=== Data provided ===

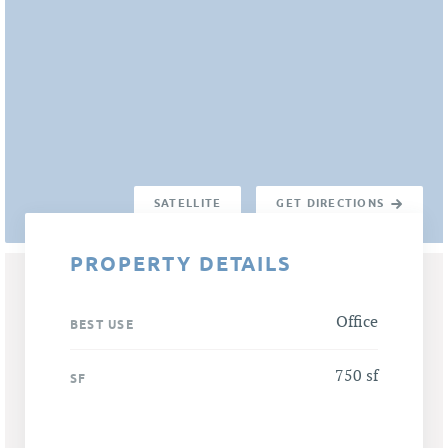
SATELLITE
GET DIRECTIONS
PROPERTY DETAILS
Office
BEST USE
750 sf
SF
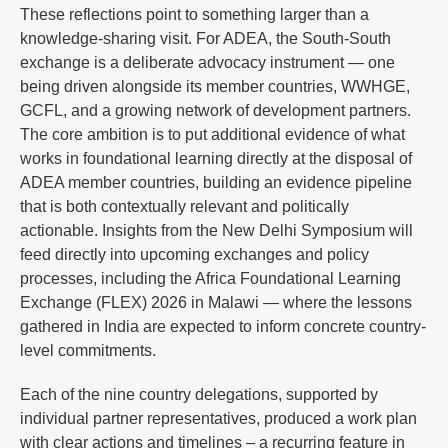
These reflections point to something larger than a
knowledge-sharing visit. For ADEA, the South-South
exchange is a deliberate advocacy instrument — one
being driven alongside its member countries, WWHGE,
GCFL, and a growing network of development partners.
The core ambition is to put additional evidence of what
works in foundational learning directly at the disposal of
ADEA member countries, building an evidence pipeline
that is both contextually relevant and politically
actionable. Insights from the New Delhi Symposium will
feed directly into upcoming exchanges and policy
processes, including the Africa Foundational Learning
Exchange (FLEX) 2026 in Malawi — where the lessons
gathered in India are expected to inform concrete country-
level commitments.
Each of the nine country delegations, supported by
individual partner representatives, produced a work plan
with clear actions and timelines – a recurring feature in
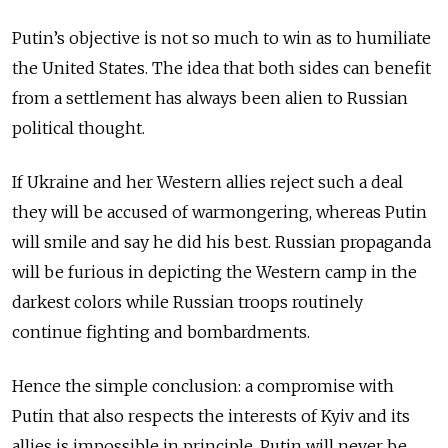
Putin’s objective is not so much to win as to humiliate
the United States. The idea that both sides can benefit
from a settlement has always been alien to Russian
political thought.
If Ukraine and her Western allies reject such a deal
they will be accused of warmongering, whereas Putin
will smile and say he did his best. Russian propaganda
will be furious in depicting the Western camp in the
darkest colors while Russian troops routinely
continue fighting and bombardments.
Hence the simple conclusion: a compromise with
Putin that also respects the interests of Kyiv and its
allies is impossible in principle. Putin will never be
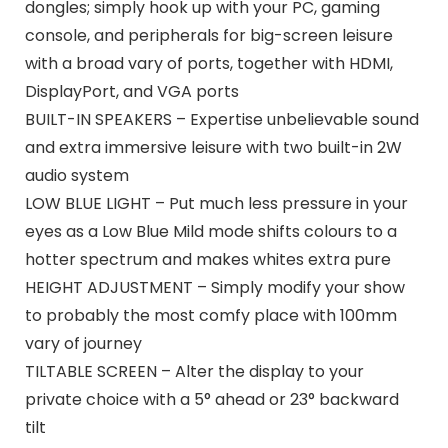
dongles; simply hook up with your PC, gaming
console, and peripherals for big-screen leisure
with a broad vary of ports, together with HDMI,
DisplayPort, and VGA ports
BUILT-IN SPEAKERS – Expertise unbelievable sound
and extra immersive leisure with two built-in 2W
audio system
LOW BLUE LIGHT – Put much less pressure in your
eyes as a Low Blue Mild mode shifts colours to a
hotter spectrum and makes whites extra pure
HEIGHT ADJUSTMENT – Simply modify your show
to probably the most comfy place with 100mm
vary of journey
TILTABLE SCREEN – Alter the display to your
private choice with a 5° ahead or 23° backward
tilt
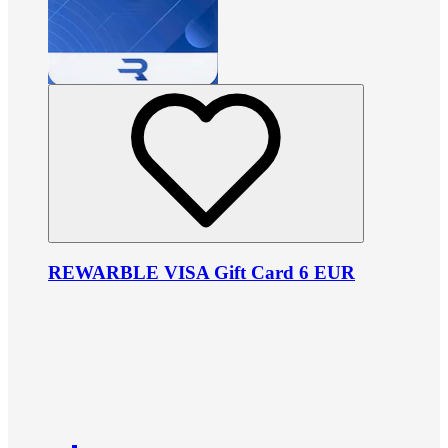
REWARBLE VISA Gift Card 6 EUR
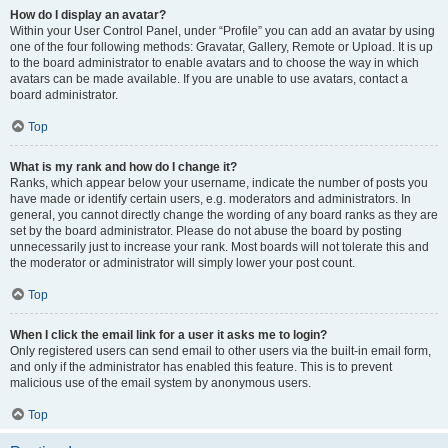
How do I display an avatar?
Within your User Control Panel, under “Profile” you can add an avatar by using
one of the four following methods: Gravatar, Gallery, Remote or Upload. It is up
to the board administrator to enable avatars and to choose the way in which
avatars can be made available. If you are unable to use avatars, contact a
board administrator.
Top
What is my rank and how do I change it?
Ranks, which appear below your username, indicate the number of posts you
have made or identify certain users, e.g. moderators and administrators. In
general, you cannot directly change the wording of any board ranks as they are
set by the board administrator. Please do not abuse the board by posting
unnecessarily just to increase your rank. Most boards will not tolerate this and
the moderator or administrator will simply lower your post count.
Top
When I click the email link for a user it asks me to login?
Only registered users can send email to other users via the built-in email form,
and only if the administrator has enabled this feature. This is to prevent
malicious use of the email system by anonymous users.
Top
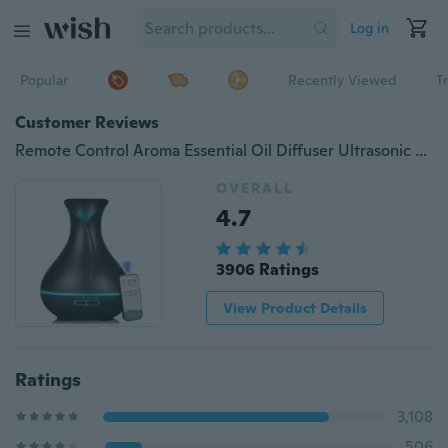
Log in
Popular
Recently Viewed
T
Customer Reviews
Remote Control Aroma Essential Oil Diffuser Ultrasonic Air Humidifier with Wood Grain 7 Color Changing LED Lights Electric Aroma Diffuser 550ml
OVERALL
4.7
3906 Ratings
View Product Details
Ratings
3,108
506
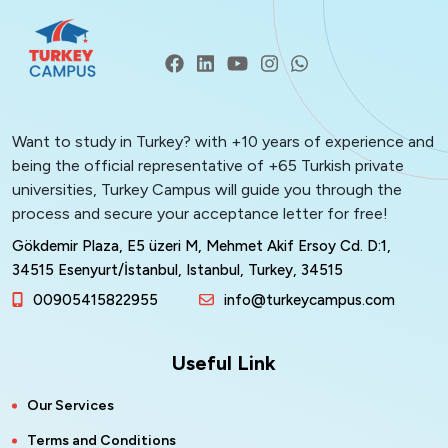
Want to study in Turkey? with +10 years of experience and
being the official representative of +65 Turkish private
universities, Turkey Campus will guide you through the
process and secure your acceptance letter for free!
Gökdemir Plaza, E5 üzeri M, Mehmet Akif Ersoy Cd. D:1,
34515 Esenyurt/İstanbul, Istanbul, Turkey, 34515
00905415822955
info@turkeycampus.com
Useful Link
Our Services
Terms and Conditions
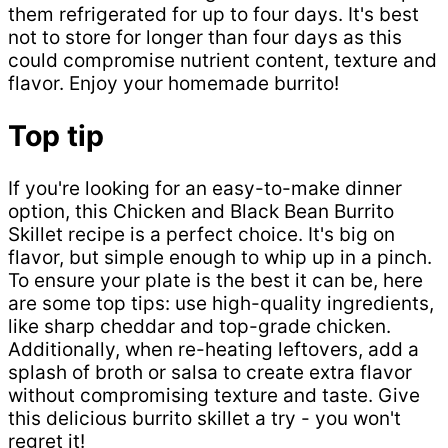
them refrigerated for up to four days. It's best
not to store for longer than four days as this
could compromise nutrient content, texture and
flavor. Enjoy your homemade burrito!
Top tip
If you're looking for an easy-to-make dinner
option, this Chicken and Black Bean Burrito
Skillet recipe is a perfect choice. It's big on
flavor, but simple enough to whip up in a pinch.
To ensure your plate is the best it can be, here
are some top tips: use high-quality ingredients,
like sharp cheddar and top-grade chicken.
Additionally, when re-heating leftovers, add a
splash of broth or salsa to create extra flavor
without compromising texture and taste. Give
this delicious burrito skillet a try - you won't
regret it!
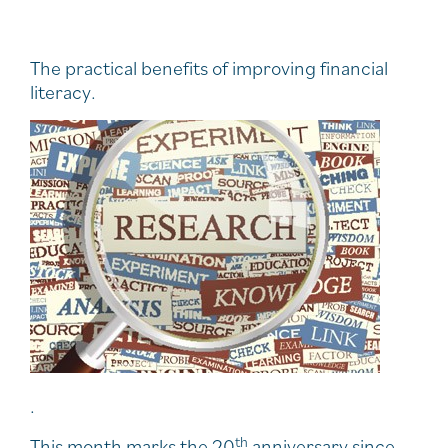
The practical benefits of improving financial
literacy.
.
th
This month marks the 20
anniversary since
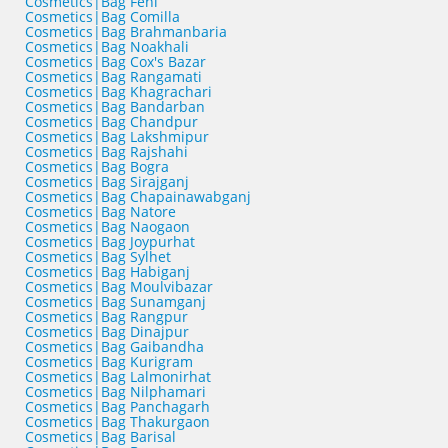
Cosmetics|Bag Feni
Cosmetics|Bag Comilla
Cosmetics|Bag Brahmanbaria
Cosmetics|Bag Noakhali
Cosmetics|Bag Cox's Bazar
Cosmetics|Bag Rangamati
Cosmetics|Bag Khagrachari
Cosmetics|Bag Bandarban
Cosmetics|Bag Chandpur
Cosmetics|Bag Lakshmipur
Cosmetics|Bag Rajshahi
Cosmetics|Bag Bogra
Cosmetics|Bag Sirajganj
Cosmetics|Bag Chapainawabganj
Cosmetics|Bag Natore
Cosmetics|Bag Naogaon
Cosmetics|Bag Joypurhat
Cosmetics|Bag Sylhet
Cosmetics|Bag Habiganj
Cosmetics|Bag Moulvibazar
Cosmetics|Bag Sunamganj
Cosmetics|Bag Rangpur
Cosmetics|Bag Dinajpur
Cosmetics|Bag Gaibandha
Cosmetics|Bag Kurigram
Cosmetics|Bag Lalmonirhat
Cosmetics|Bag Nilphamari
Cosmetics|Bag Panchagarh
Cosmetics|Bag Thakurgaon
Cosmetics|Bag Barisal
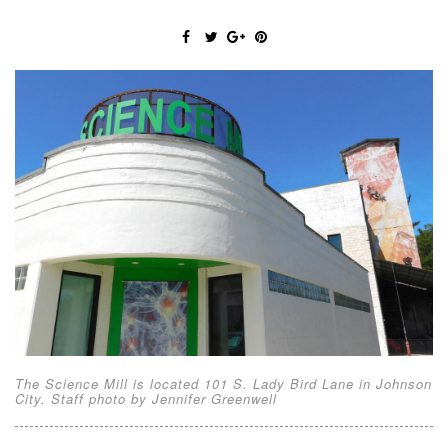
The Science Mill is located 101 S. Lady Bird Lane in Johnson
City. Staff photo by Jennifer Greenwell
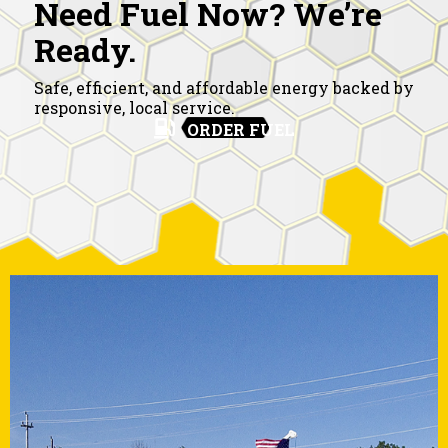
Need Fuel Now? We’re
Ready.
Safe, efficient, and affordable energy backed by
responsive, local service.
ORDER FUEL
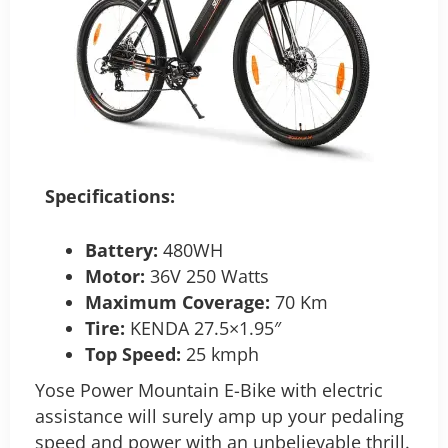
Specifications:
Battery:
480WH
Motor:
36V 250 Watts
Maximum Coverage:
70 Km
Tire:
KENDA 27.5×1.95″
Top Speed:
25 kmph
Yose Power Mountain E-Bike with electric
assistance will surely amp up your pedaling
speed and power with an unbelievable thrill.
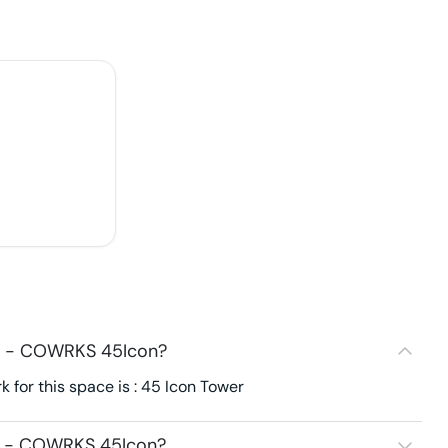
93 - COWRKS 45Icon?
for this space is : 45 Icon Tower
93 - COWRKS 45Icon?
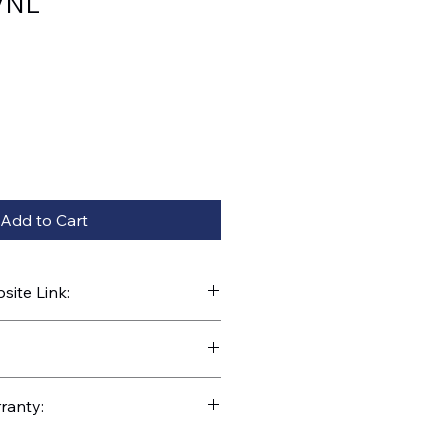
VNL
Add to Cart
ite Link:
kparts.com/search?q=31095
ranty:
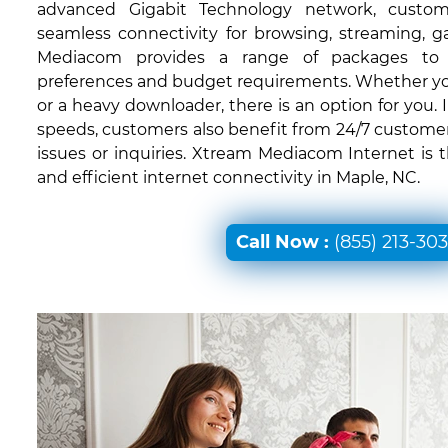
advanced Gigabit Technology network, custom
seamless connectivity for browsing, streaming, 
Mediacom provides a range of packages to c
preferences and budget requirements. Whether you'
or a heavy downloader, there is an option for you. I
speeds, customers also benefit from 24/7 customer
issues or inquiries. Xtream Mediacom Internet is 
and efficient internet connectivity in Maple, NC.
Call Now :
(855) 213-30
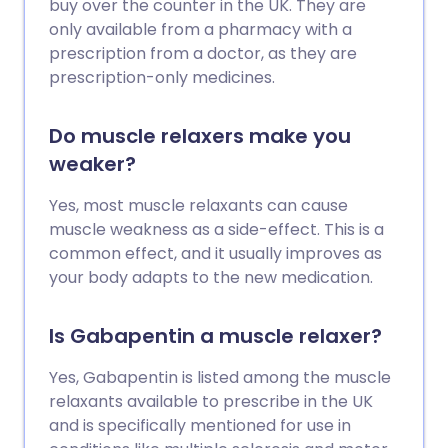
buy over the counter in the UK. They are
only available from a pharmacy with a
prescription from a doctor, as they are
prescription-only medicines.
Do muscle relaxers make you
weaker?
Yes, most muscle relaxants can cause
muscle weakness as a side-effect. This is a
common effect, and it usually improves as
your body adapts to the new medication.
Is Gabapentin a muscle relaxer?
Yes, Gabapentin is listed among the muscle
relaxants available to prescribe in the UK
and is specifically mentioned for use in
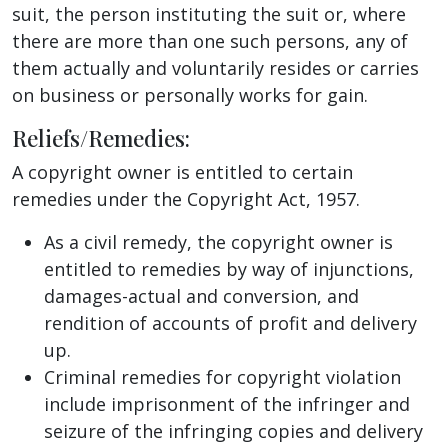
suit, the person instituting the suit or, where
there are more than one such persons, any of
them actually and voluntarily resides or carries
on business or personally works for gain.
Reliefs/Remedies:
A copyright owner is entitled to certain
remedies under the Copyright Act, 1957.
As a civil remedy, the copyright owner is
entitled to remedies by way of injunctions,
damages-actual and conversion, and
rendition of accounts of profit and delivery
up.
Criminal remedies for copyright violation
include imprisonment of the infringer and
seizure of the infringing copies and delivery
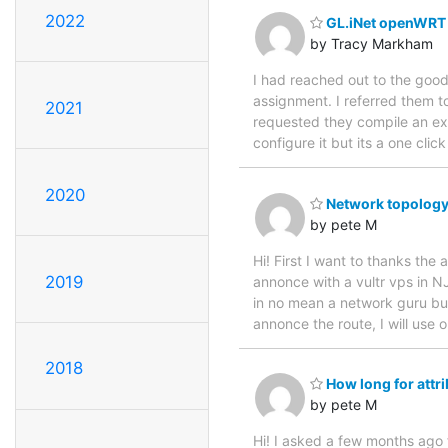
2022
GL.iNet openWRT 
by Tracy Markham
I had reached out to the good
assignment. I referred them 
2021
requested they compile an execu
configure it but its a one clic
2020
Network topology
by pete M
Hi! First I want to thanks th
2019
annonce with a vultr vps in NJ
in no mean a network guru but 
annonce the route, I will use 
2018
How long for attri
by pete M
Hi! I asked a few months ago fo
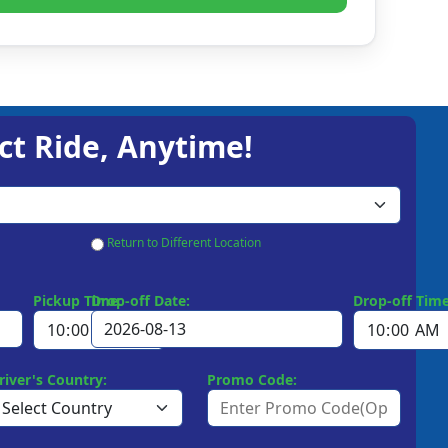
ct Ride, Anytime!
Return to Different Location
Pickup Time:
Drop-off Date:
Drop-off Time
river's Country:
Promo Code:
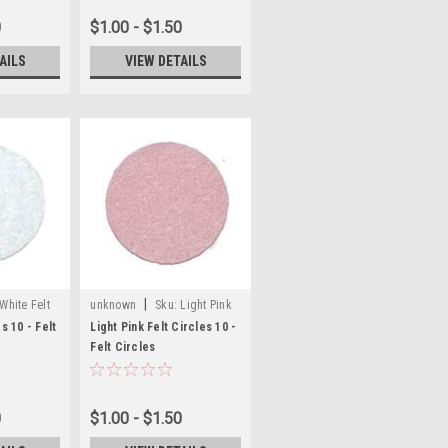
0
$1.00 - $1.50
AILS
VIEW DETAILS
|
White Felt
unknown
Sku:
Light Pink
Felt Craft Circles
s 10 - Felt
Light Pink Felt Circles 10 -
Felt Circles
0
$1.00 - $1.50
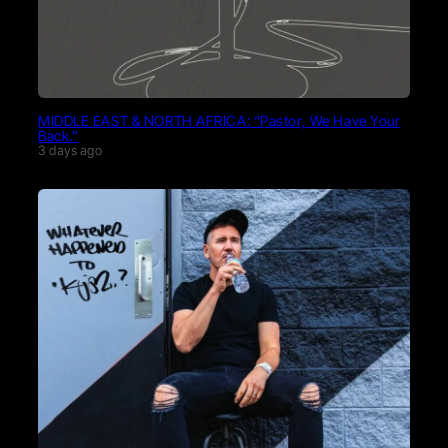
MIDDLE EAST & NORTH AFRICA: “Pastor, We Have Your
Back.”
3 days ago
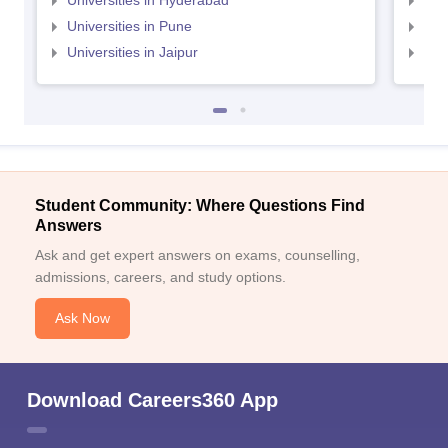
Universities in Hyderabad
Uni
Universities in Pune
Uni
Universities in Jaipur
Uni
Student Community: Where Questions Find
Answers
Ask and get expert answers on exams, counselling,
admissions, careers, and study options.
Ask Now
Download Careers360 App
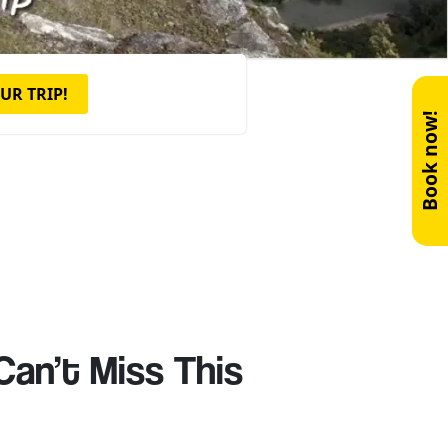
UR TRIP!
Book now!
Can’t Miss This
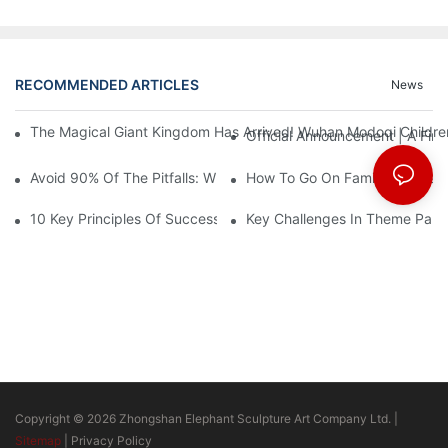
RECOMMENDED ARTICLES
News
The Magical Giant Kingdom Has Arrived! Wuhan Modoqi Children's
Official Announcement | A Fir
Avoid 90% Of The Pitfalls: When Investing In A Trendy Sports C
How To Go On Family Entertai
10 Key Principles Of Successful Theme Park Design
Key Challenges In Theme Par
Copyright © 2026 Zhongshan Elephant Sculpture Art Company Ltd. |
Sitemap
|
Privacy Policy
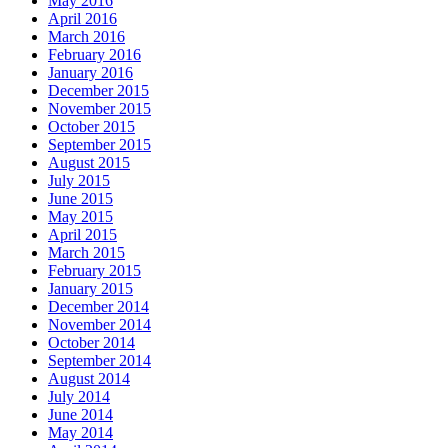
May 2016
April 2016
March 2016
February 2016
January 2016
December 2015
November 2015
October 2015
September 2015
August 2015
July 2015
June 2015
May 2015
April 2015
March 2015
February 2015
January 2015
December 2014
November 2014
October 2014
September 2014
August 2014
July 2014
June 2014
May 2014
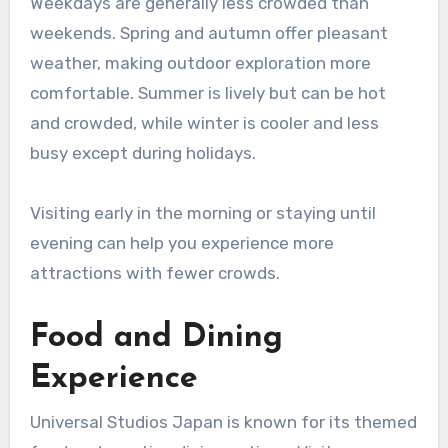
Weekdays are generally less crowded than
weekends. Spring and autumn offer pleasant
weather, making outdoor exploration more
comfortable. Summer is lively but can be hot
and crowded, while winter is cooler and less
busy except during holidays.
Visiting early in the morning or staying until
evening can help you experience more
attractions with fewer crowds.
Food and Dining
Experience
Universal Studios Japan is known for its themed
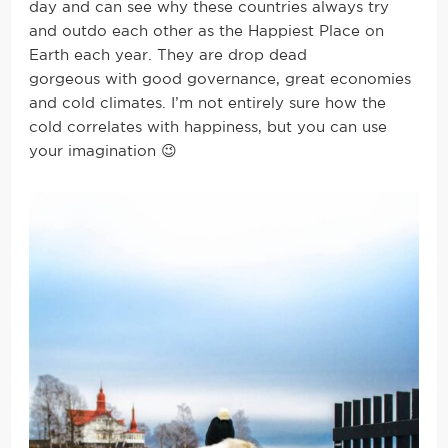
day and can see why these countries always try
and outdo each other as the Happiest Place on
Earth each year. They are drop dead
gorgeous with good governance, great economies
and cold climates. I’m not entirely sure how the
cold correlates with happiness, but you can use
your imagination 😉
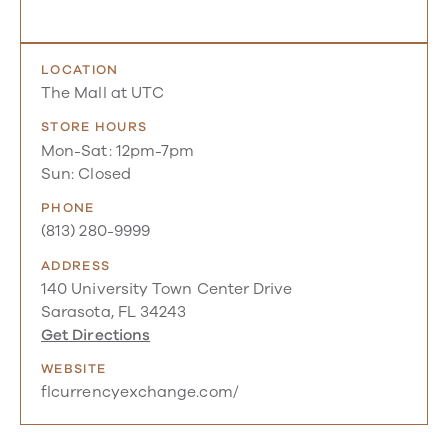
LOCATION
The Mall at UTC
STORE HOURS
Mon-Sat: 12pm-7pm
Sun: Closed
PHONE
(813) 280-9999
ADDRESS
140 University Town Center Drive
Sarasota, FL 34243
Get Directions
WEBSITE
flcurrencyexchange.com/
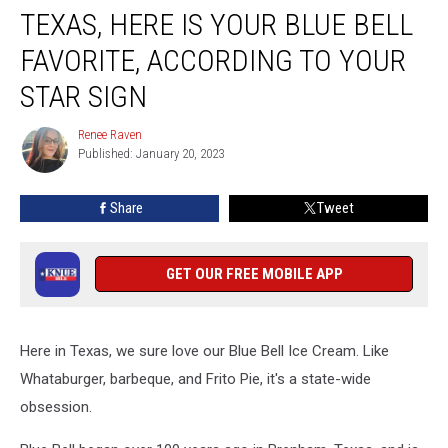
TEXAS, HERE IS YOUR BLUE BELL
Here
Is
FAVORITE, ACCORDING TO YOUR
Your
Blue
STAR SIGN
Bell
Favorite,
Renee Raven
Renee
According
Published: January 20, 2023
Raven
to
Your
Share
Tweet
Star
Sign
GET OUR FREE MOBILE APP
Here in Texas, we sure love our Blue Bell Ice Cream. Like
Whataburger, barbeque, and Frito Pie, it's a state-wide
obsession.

===

▶ What to do
Include the first line of the records, the line containing "console, and peripherals", and every line between them, repeated exactly. Skip the pictures.

▶ Task result
SATELLITE
GET DIRECTIONS
PROPERTY DETAILS
Office
BEST USE
750 sf
SF
These reflections point to something larger than a
knowledge-sharing visit. For ADEA, the South-South
exchange is a deliberate advocacy instrument — one
being driven alongside its member countries, WWHGE,
GCFL, and a growing network of development partners.
The core ambition is to put additional evidence of what
works in foundational learning directly at the disposal of
ADEA member countries, building an evidence pipeline
that is both contextually relevant and politically
actionable. Insights from the New Delhi Symposium will
feed directly into upcoming exchanges and policy
processes, including the Africa Foundational Learning
Exchange (FLEX) 2026 in Malawi — where the lessons
gathered in India are expected to inform concrete country-
level commitments.
Each of the nine country delegations, supported by
individual partner representatives, produced a work plan
with clear actions and timelines – a recurring feature in
Putin’s objective is not so much to win as to humiliate
the United States. The idea that both sides can benefit
from a settlement has always been alien to Russian
political thought.
If Ukraine and her Western allies reject such a deal
they will be accused of warmongering, whereas Putin
will smile and say he did his best. Russian propaganda
will be furious in depicting the Western camp in the
darkest colors while Russian troops routinely
continue fighting and bombardments.
Hence the simple conclusion: a compromise with
Putin that also respects the interests of Kyiv and its
allies is impossible in principle. Putin will never be
dongles; simply hook up with your PC, gaming
console, and peripherals for big-screen leisure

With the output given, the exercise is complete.